Compulsions d’achat et exode terrestre
Vous avez appris à fonctionner avec des objets sans importance. Aujourd’hui, ils donnent un sens à votre vie et sans eux, vous seriez déprimés. Les téléphones portables ou le web en sont des exemples criants : petit à petit, vous vous êtes habitués aux avantages offerts par ces technologies, à tel point que la société ne pourrait s’en passer qu’au prix d’une réadaptation radicale, aux conséquences psychologiques et économiques certainement désastreuses. Pour satisfaire les besoins de milliards d’êtres humains, les magasins E. Leclerc débordent donc d’objets inutiles, mais desquels nous sommes devenus dépendants. Une telle accumulation devient alors indissociable de ses effets sur l’environnement et du réchauffement climatique. Le monde court à sa perte. Une auto-destruction bien entamée que nous n’avons pas vu venir. Nous sommes des animaux, des organismes vivants dont les comportements trouvent leurs bénéfices à court terme. Nous ne sommes pas programmés pour anticiper le futur.

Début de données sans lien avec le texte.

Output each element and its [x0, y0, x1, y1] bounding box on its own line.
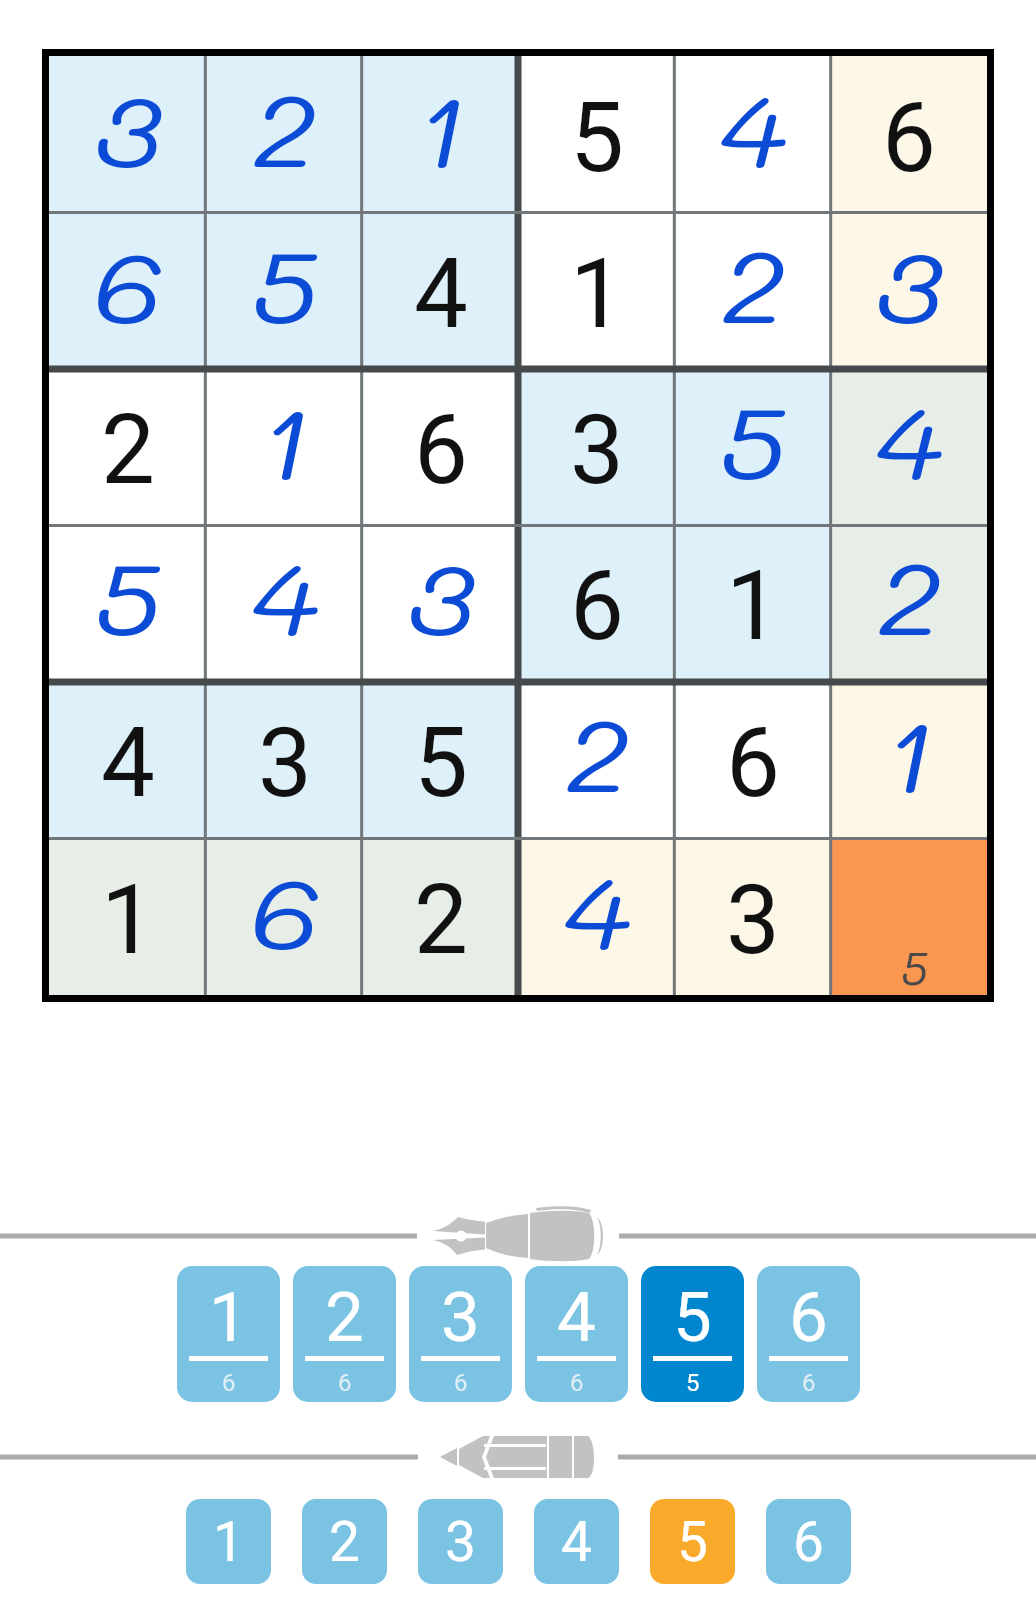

Ma vie n’a pas de sens. Je ne suis là que pour remplir une fonction, celle d'alimenter un peu plus un cycle de vie hasardeux qui de toutes les façons finira bien lui aussi par s'éteindre un jour. Dans un, deux, trois milliards d'années ? Un jour ou l'autre, il ne restera plus rien. Que vous soyez moche, intelligent ou drôle, avocat, enseignant ou clochard, Brad Pitt ou Cyril Hanouna, vous serez confrontés au même final. Le même trou noir insondable. Alors à quoi bon ?
Je ne suis que le maillon d'une chaîne de développement qui a débuté avec l’émergence d’un organisme unicellulaire et qui prendra fin avec l’extinction de milliards d’humains tous résidents de la planète Mars.
Les psys sont des cordonniers comme les autres.